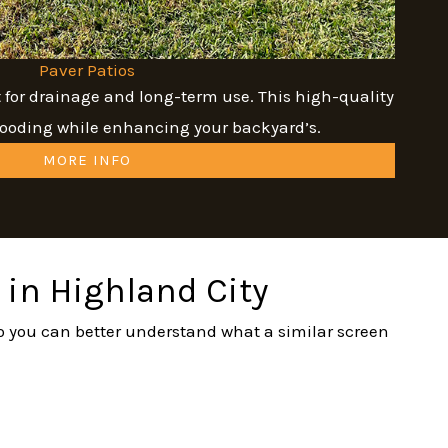
Paver Patios
t for drainage and long-term use. This high-quality
flooding while enhancing your backyard’s.
MORE INFO
 in Highland City
 so you can better understand what a similar screen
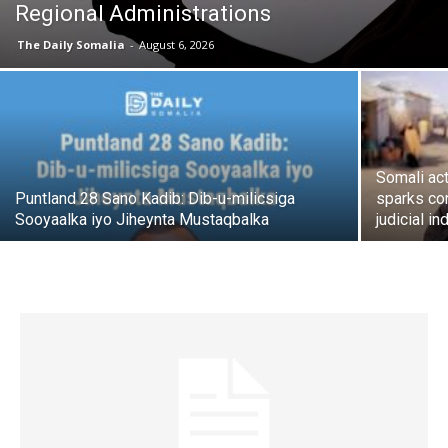
Regional Administrations
The Daily Somalia
-
August 6, 2026
Somali act
Puntland 28 Sano Kadib: Dib-u-milicsiga
sparks co
Sooyaalka iyo Jiheynta Mustaqbalka
judicial 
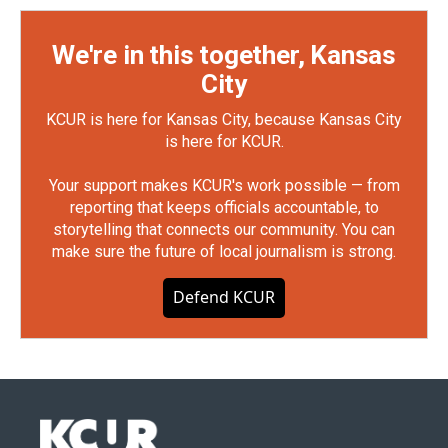
We're in this together, Kansas
City
KCUR is here for Kansas City, because Kansas City
is here for KCUR.
Your support makes KCUR's work possible — from
reporting that keeps officials accountable, to
storytelling that connects our community. You can
make sure the future of local journalism is strong.
Defend KCUR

What is required
Of the lines above, show those in which "City" appears.

Answer box
 in Highland City
City
KCUR is here for Kansas City, because Kansas City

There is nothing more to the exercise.